С целью отыскать информацию о детском доме, в котором после смерти родителей воспитывалась Анна, и о его эвакуации заехала сначала в районный архив. Его сотрудники разочаровали, сообщив, что таких документов у них нет, и добавили, что в архив обращаются в основном по поводу пенсионных дел.
Следующая остановка — в селе Новобилая, недалеко от Литвиново (в письме В. Монакова сказано, что его мама училась в этом селе). Секретарь сельсовета тоже ничем не порадовала, а директор местной школы Андрей Богачов, гостеприимно принявший у себя дома, уверил, что никаких документов, которые подтверждали бы существование в их селе детского дома довоенного периода, нет и быть не может. Школа новая, от предшественников ничего не передано. К тому же, даже старожилы села об этом детдоме ничего не слышали. Мой собеседник, сам историк, рассказал, что тоже интересуется темой Голодомора 1932— 1933 гг. и в последнее время собирал свидетельства местных жителей об этом событии. Он разыскал информацию о том, что до 1932 г. в их селе проживало около семи тысяч человек, а после 1933 г. их осталось не более трех тысяч. Андрей Алексеевич любезно согласился быть моим проводником.
От Новобилой до Литвиново — 15 километров. По дороге мы заехали на пасеку директора школы. Чудесная летняя картина: лес, земляника, полевые цветы... На нашем пути была капитально построенная, но уже давно разрушенная (очевидно, во времена установления здесь советской власти) церковь. Возможно, здесь когда-то крестили и Анну Неласую. Сфотографировала церковь, а также сделала несколько снимков с местными пейзажами, на которых — типичная природа юго- восточной Слобожанщины.
Заехав в село Литвиново (оно пока еще значится на карте области), мы увидели пустые хаты-мазанки, часто без крыш, заросшие сорняками. Сегодня здесь уже никого нет, кроме одного мужчины. Живет он здесь временно в одной из покинутых хат, как на даче. Имеет пасеку, косит для своего скота сено.
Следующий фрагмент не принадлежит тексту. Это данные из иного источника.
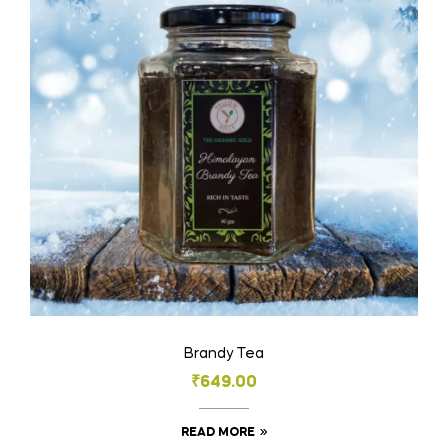
Brandy Tea
₹
649.00
READ MORE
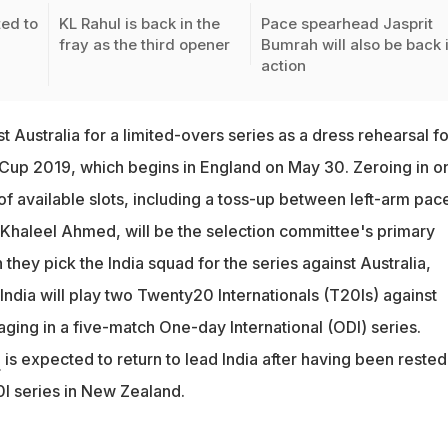
ted to
KL Rahul is back in the
Pace spearhead Jasprit
fray as the third opener
Bumrah will also be back 
action
ost Australia for a limited-overs series as a dress rehearsal fo
up 2019, which begins in England on May 30. Zeroing in o
of available slots, including a toss-up between left-arm pac
haleel Ahmed, will be the selection committee's primary
they pick the India squad for the series against Australia,
 India will play two Twenty20 Internationals (T20Is) against
ging in a five-match One-day International (ODI) series.
i
is expected to return to lead India after having been rested
I series in New Zealand.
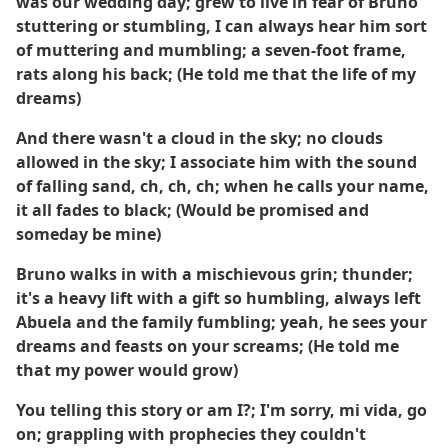
was our wedding day; grew to live in fear of Bruno
stuttering or stumbling, I can always hear him sort
of muttering and mumbling; a seven-foot frame,
rats along his back; (He told me that the life of my
dreams)
And there wasn't a cloud in the sky; no clouds
allowed in the sky; I associate him with the sound
of falling sand, ch, ch, ch; when he calls your name,
it all fades to black; (Would be promised and
someday be mine)
Bruno walks in with a mischievous grin; thunder;
it's a heavy lift with a gift so humbling, always left
Abuela and the family fumbling; yeah, he sees your
dreams and feasts on your screams; (He told me
that my power would grow)
You telling this story or am I?; I'm sorry, mi vida, go
on; grappling with prophecies they couldn't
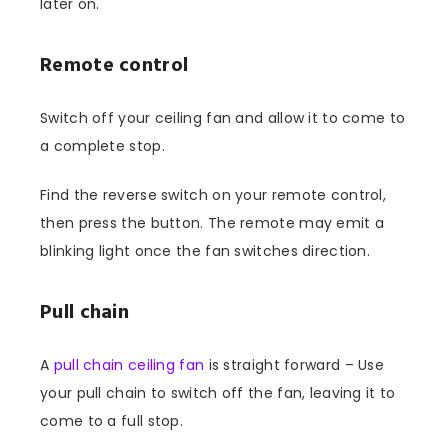
later on.
Remote control
Switch off your ceiling fan and allow it to come to
a complete stop.
Find the reverse switch on your remote control,
then press the button. The remote may emit a
blinking light once the fan switches direction.
Pull chain
A
pull chain ceiling fan
is straight forward – Use
your pull chain to switch off the fan, leaving it to
come to a full stop.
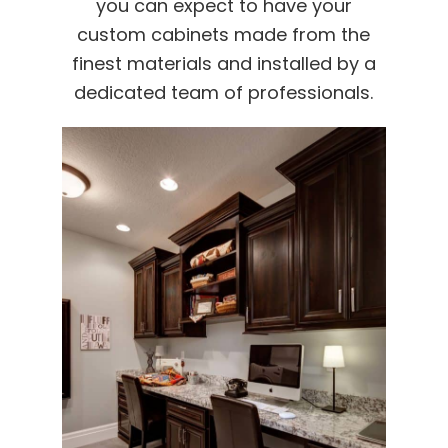
you can expect to have your
custom cabinets made from the
finest materials and installed by a
dedicated team of professionals.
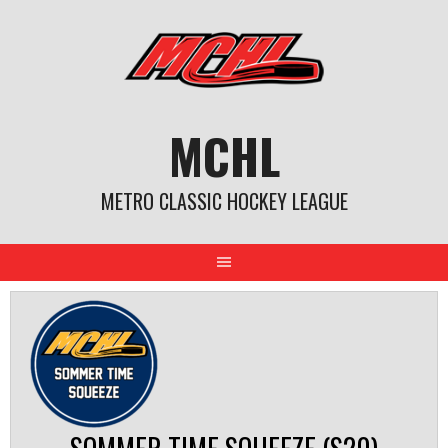
Skip
to
content
MCHL
METRO CLASSIC HOCKEY LEAGUE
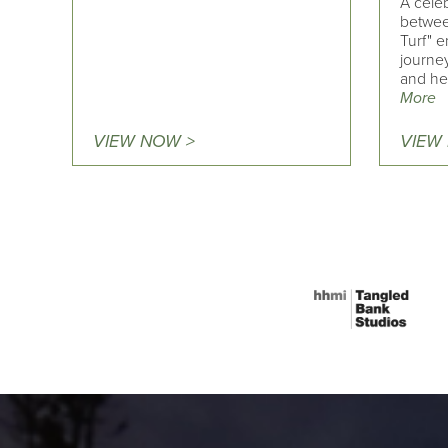
A cele
betwee
Turf" e
journe
and he
More
VIEW NOW >
VIEW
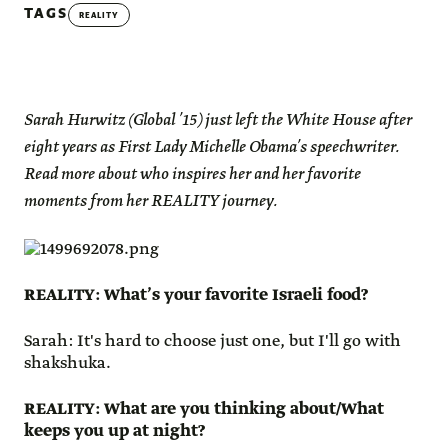
TAGS
REALITY
Sarah Hurwitz (Global ’15) just left the White House after
eight years as First Lady Michelle Obama’s speechwriter.
Read more about who inspires her and her favorite
moments from her REALITY journey.
REALITY: What’s your favorite Israeli food?
Sarah: It's hard to choose just one, but I'll go with
shakshuka.
REALITY: What are you thinking about/What
keeps you up at night?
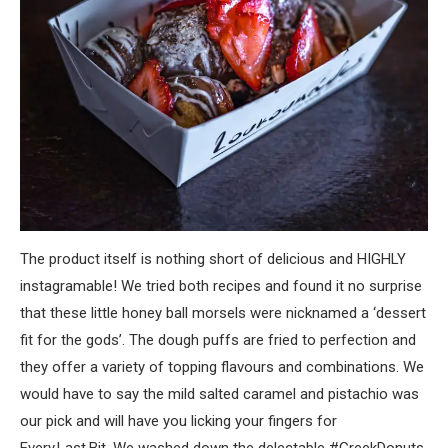
The product itself is nothing short of delicious and HIGHLY
instagramable! We tried both recipes and found it no surprise
that these little honey ball morsels were nicknamed a ‘dessert
fit for the gods’. The dough puffs are fried to perfection and
they offer a variety of topping flavours and combinations. We
would have to say the mild salted caramel and pistachio was
our pick and will have you licking your fingers for
Every.Last.Bit. We washed down the delectable #GreekDonuts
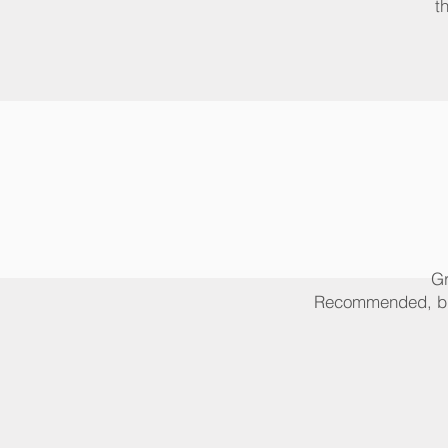
t
Gr
Recommended, but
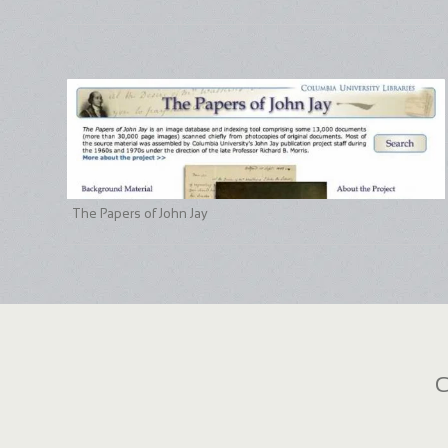
The Papers of John Jay
C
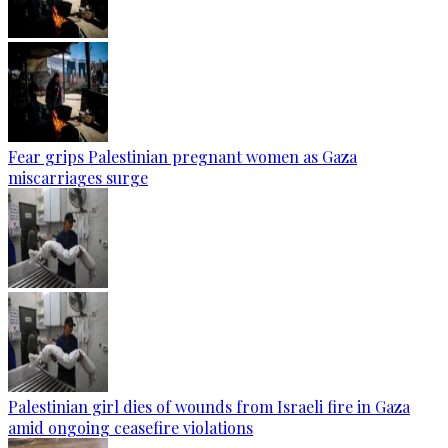
Fear grips Palestinian pregnant women as Gaza
miscarriages surge
Palestinian girl dies of wounds from Israeli fire in Gaza
amid ongoing ceasefire violations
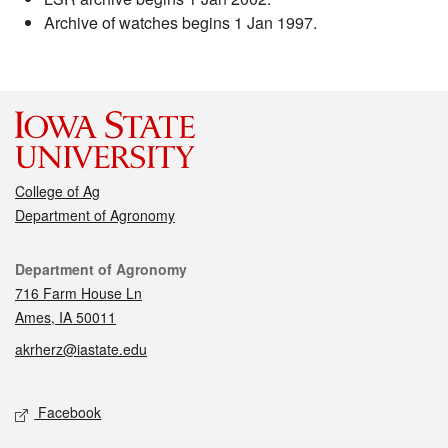
Archive of watches begins 1 Jan 1997.
College of Ag
Department of Agronomy
Contact
Department of Agronomy
716 Farm House Ln
Ames, IA 50011
akrherz@iastate.edu
Social media
Facebook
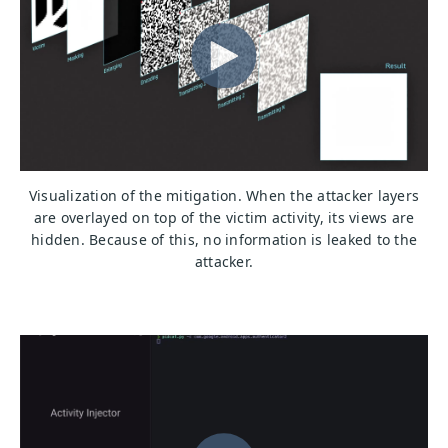
Visualization of the mitigation. When the attacker layers
are overlayed on top of the victim activity, its views are
hidden. Because of this, no information is leaked to the
attacker.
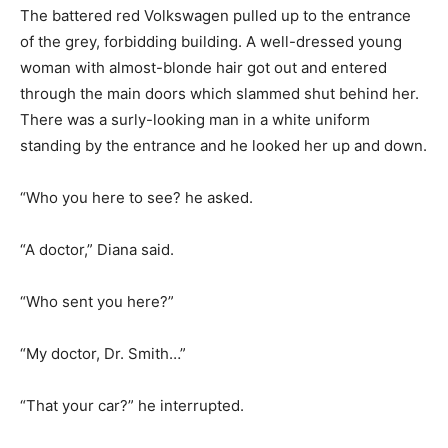
The battered red Volkswagen pulled up to the entrance
of the grey, forbidding building. A well-dressed young
woman with almost-blonde hair got out and entered
through the main doors which slammed shut behind her.
There was a surly-looking man in a white uniform
standing by the entrance and he looked her up and down.
“Who you here to see? he asked.
“A doctor,” Diana said.
“Who sent you here?”
“My doctor, Dr. Smith…”
“That your car?” he interrupted.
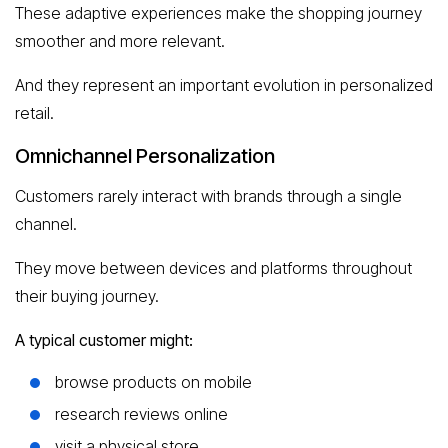
These adaptive experiences make the shopping journey
smoother and more relevant.
And they represent an important evolution in personalized
retail.
Omnichannel Personalization
Customers rarely interact with brands through a single
channel.
They move between devices and platforms throughout
their buying journey.
A typical customer might:
browse products on mobile
research reviews online
visit a physical store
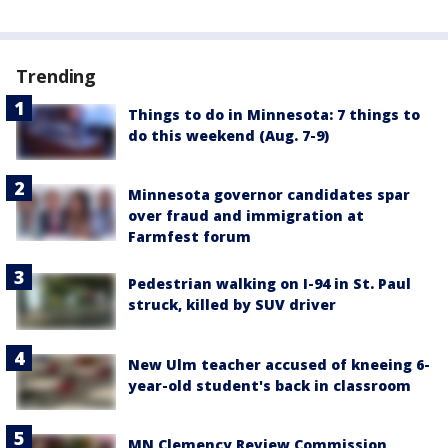
Trending
Things to do in Minnesota: 7 things to
do this weekend (Aug. 7-9)
Minnesota governor candidates spar
over fraud and immigration at
Farmfest forum
Pedestrian walking on I-94 in St. Paul
struck, killed by SUV driver
New Ulm teacher accused of kneeing 6-
year-old student's back in classroom
MN Clemency Review Commission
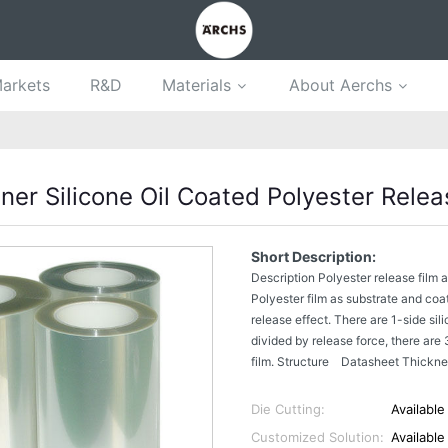
arkets
R&D
Materials
About Aerchs
ner Silicone Oil Coated Polyester Relea
Short Description:
Description Polyester release film 
Polyester film as substrate and coa
release effect. There are 1-side sili
divided by release force, there are 
film. Structure Datasheet Thickne
Die Cutting:
Available
Customized Solution:
Available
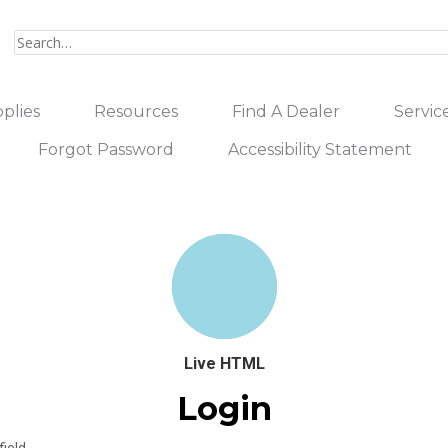
plies
Resources
Find A Dealer
Servic
Forgot Password
Accessibility Statement
Live HTML
Login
Этот мужчина рассказал, что прошлым летом из России (за горой граница, там начинается территория Кантемировского района Воронежской области) ветром принесло пожар, который сжег уже опустевшие хаты, и они теперь имеют еще более печальный вид, чем до пожара. К сожалению, этот одинокий житель села Литвиново не смог ничего рассказать о тех, кто здесь жил раньше — он не из местных. Зато сказал, что последние старожилы перебрались отсюда к своим детям на соседний хутор Козлов.
До Козлова — 7—8 километров. Там нам посоветовали обратиться к нескольким пожилым женщинам, которые родом из Литвиново, а потому могли быть нашими потенциальными информаторами.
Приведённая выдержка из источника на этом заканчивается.